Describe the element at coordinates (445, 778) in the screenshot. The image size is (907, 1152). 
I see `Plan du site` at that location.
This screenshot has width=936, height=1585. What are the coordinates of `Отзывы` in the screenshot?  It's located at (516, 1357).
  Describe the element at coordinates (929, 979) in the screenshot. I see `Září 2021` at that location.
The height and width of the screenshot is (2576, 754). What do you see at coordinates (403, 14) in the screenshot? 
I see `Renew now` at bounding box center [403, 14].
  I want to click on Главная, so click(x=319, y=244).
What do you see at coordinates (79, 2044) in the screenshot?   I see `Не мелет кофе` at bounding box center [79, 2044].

○ ○ ○ ○ ○ ○ ○

Problem to work on -> What you return should match the data character for character.

Solution to this task ->
Describe the element at coordinates (445, 778) in the screenshot. The image size is (907, 1152). 
I see `Plan du site` at that location.
This screenshot has width=936, height=1585. What are the coordinates of `Отзывы` in the screenshot?  It's located at (516, 1357).
  Describe the element at coordinates (929, 979) in the screenshot. I see `Září 2021` at that location.
The height and width of the screenshot is (2576, 754). What do you see at coordinates (403, 14) in the screenshot? 
I see `Renew now` at bounding box center [403, 14].
  I want to click on Главная, so click(x=319, y=244).
What do you see at coordinates (79, 2044) in the screenshot?   I see `Не мелет кофе` at bounding box center [79, 2044].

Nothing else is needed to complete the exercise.